# Can You Protect Your Data From Deep Learning?

3 main points

✔️ Propose a method to create $unlearnable$ data that cannot be used by deep learning models for training
✔️ Prevent unauthorized use or misuse of personal data by deep learning models through the noise that minimizes the error
✔️ Demonstrate the effectiveness of $unlearnable$ data in various conditions

Submitted on 13 Jan 2021)
Comments: Accepted to ICLR2021 Spotlight
Subjects: Machine Learning (cs.LG); Cryptography and Security (cs.CR); Computer Vision and Pattern Recognition (cs.CV); Machine Learning (stat.ML)

## first of all

The success of deep learning is supported by large data sets collected from the Internet. However, there is no guarantee that the data on the Internet will be collected with consent or used for legitimate purposes.

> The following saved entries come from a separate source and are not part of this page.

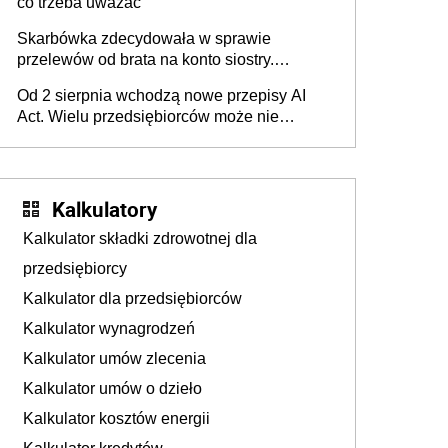
co trzeba uważać
Skarbówka zdecydowała w sprawie
przelewów od brata na konto siostry.
Pieniądze z emerytury mamy wyglądały jak
Od 2 sierpnia wchodzą nowe przepisy AI
darowizna, ale podatku jednak nie będzie
Act. Wielu przedsiębiorców może nie
wiedzieć, że dotyczą także ich
Kalkulatory
Kalkulator składki zdrowotnej dla
przedsiębiorcy
Kalkulator dla przedsiębiorców
Kalkulator wynagrodzeń
Kalkulator umów zlecenia
Kalkulator umów o dzieło
Kalkulator kosztów energii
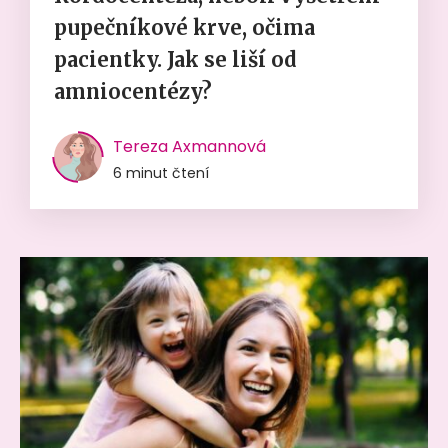
pupečníkové krve, očima
pacientky. Jak se liší od
amniocentézy?
Tereza Axmannová
6 minut čtení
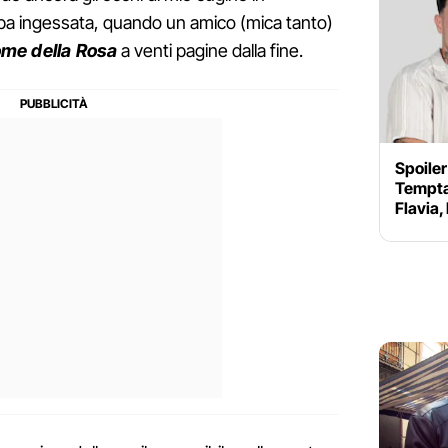
ba ingessata, quando un amico (mica tanto)
ome della Rosa
a venti pagine dalla fine.
Spoiler
Temptat
Flavia,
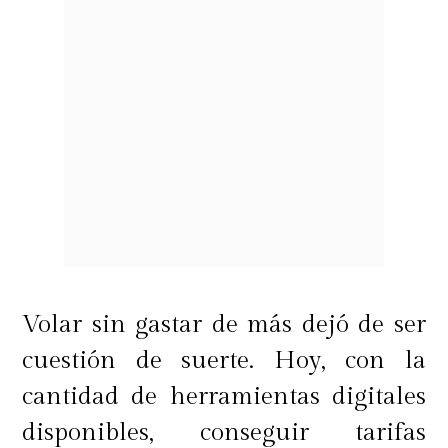
Volar sin gastar de más dejó de ser
cuestión de suerte. Hoy, con la
cantidad de herramientas digitales
disponibles, conseguir tarifas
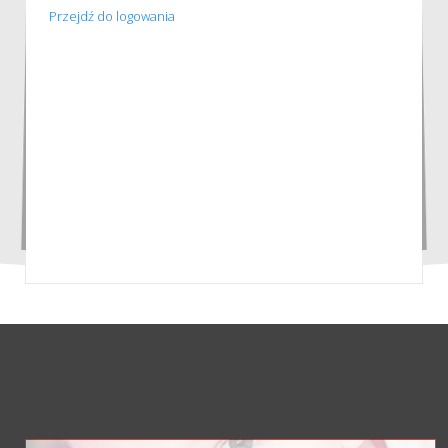
Przejdź do logowania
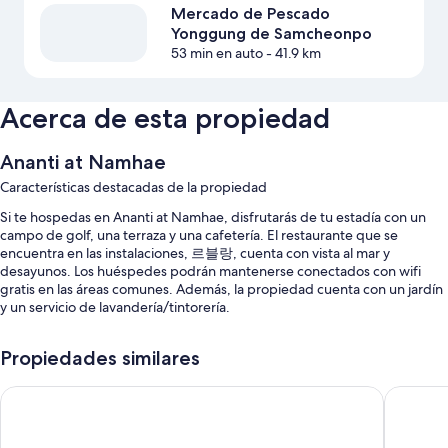
Mercado de Pescado
Yonggung de Samcheonpo
53 min en auto
- 41.9 km
Acerca de esta propiedad
Ananti at Namhae
Características destacadas de la propiedad
Si te hospedas en Ananti at Namhae, disfrutarás de tu estadía con un
campo de golf, una terraza y una cafetería. El restaurante que se
encuentra en las instalaciones, 르블랑, cuenta con vista al mar y
desayunos. Los huéspedes podrán mantenerse conectados con wifi
gratis en las áreas comunes. Además, la propiedad cuenta con un jardín
y un servicio de lavandería/tintorería.
También disfrutarás de los siguientes beneficios durante tu estadía:
Propiedades similares
Una piscina al aire libre de temporada y una piscina techada
Namhae Lounge 32 Resort C
Daegu Ma
Desayuno buffet con cargo, estacionamiento con cargo y áreas para
no fumadores
Servicios de concierge, salas de reuniones y una caja de seguridad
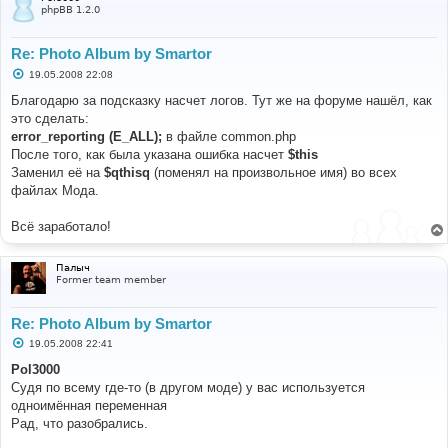
phpBB 1.2.0
Re: Photo Album by Smartor
С
19.05.2008 22:08
о
о
Благодарю за подсказку насчет логов. Тут же на форуме нашёл, как
б
это сделать:
щ
е
error_reporting (E_ALL);
в файле common.php
н
После того, как была указана ошибка насчет
$this
и
е
Заменил её на
$qthisq
(поменял на произвольное имя) во всех
файлах Мода.
Всё заработало!
Палыч
Former team member
Re: Photo Album by Smartor
С
19.05.2008 22:41
о
о
Pol3000
б
Судя по всему где-то (в другом моде) у вас используется
щ
е
одноимённая переменная
н
Рад, что разобрались.
и
е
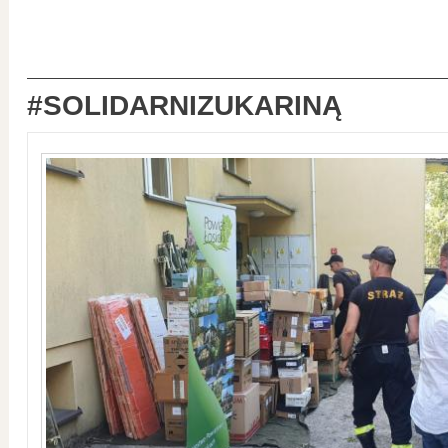
#SOLIDARNIZUKARINĄ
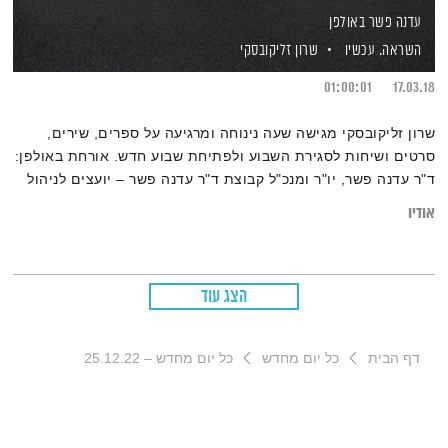
עדנה פשר באולפן
השראה. עכשיו
שרון זליקובסקי
01:00:01
17.03.18
שרון זליקובסקי מגישה שעה נינוחה ומרגיעה על ספרים, שירים,
סרטים ושיחות לסגירת השבוע ולפתיחת שבוע חדש. אורחת באולפן:
ד"ר עדנה פשר, יו"ר ומנכ"ל קבוצת ד"ר עדנה פשר – יועצים לניהול
בע"מ.
אודיו
הצג עוד
דף הבית
כל יום מחדש
כל יום מחדש – 25.12.22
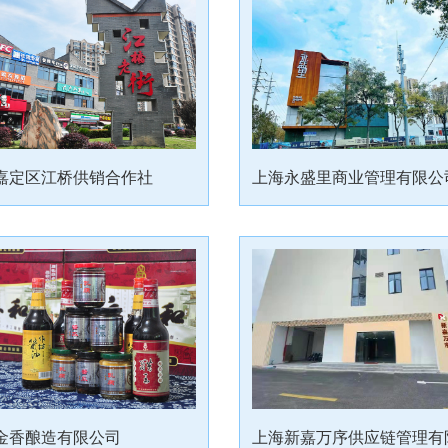
嘉定区江桥供销合作社
上海永盛里商业管理有限公
金香酿造有限公司
上海新嘉万序供应链管理有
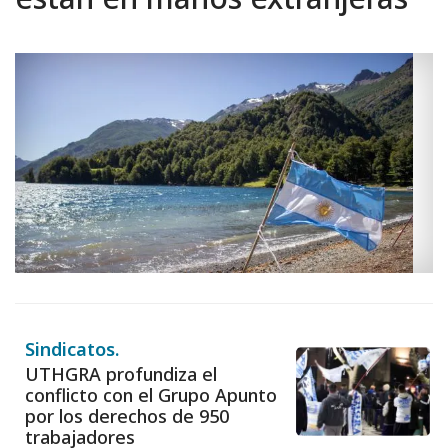
Sindicatos.
UTHGRA profundiza el
conflicto con el Grupo Apunto
por los derechos de 950
trabajadores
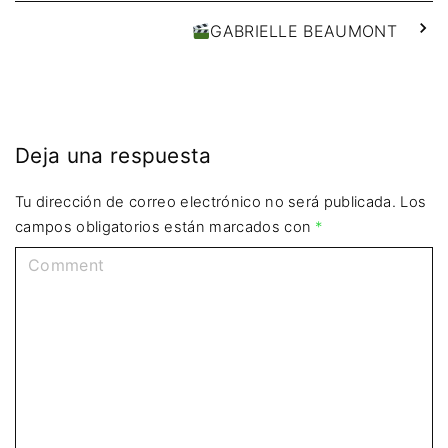
GABRIELLE BEAUMONT
Deja una respuesta
Tu dirección de correo electrónico no será publicada.
Los
campos obligatorios están marcados con
*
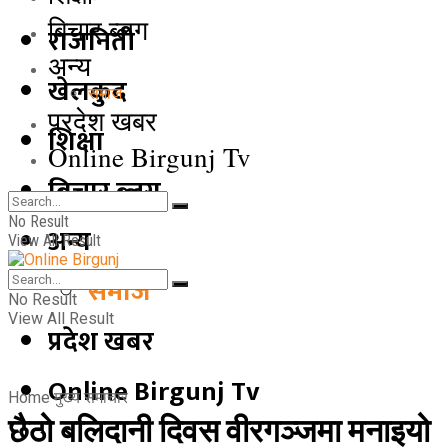
बिचार ब्लग
राजनिती
अन्य
खेलकुद
समाज
प्रदेश खबर
शिक्षा
Online Birgunj Tv
बिचार ब्लग
No Result
अन्य
View All Result
समाज
No Result
View All Result
प्रदेश खबर
Online Birgunj Tv
Home
मुख्य समाचार
छैठो बलिदानी दिवस वीरगञ्जमा मनाइयो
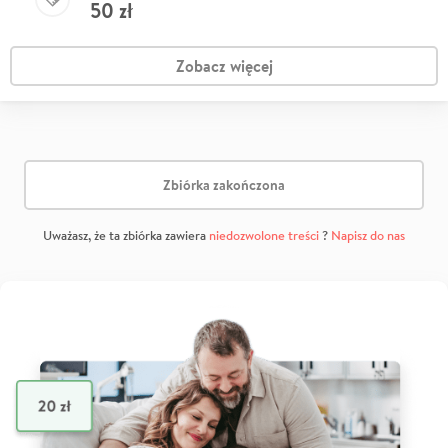
50
zł
Zobacz więcej
Zbiórka zakończona
Uważasz, że ta zbiórka zawiera
niedozwolone treści
?
Napisz do nas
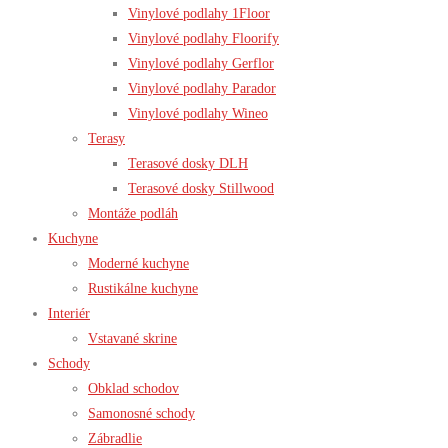
Vinylové podlahy 1Floor
Vinylové podlahy Floorify
Vinylové podlahy Gerflor
Vinylové podlahy Parador
Vinylové podlahy Wineo
Terasy
Terasové dosky DLH
Terasové dosky Stillwood
Montáže podláh
Kuchyne
Moderné kuchyne
Rustikálne kuchyne
Interiér
Vstavané skrine
Schody
Obklad schodov
Samonosné schody
Zábradlie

For example, selfies posted on social networking sites may be used to create a face recognition system or to create a system that identifies a person's profile based on their face photo. In this way, personal data posted on the Internet may be used without the person's knowledge and maybe misused for illegal purposes.

To address these issues, the paper in this article proposes a method for creating data that is "unlearnable" ($unlearnable$) by deep learning. This involves adding noise to the image (to the extent that it is unrecognizable to humans) so that the deep learning model that uses it for training cannot perform effectively.

It is similar to Adversarial Attack in some respects, but in this method, a characteristic feature is that the model is made to believe that there is nothing that can be learned by adding noise that minimizes the loss (error).

## technique

### Problem setting and goals

First, let's discuss the problem setup.

The assumed task is an image classification task using a deep neural network (DNN).

For the $K$-class classification task, let the clean (no $unlearnable$ data) train data be $D_c$, the test data be $D_t$, and the DNN trained on $D_c$ be $f_\theta$. (For example, the MNIST train set is denoted as $D_c$, the test set is denoted as $D_t$, and some model trained on $D_c$ is denoted as $f_\theta$.)

Here, we convert the clean training data $D_c$ into $unlearnable$ data $D_u$ (e.g., by adding noise to some images in $D_c$). The goal is to generate $D_u$ such that a DNN trained with $D_u$ will perform worse on the test data $D_t$.

In more detail, if there are $n$ examples in the clean training data $D_c$, we can express $D_c=\{(x_i,y_i)\}^n_{i=1}$ ($x \in X \subset R^d$ is the input, $y \in Y=\{1,... ,K\}$ is the label and $K$ is the total number of classes).

Also, the $unlearnable$ data $D_u$ is represented as $D_u=\{(x^{\prime}_i,y_i)\}^n_{i=1}$. Here, $x^{\prime}=x+\delta$ and $x \in D_c$, and $\delta \in \delta \subset R^d$ is the invisible (unrecognizable to humans) noise.

In this case, $||\delta||_p \leq \epsilon$ ($|||_p$ is the $L_p$ norm).

In addition, the DNN model in the image classification task learns a mapping $f: X→Y$ from the input space to the label space on $D_c$. The final goal in this case can be expressed by the following equation

$arg min_\theta E_{(x^{\prime},y) \sim D_u} L(f(x^{\prime}),y)$

The $L$ will be a commonly used classification loss, such as cross-entropy loss. As mentioned in the introduction, the goal is to generate noise such that the error is minimized (note that it is arg min).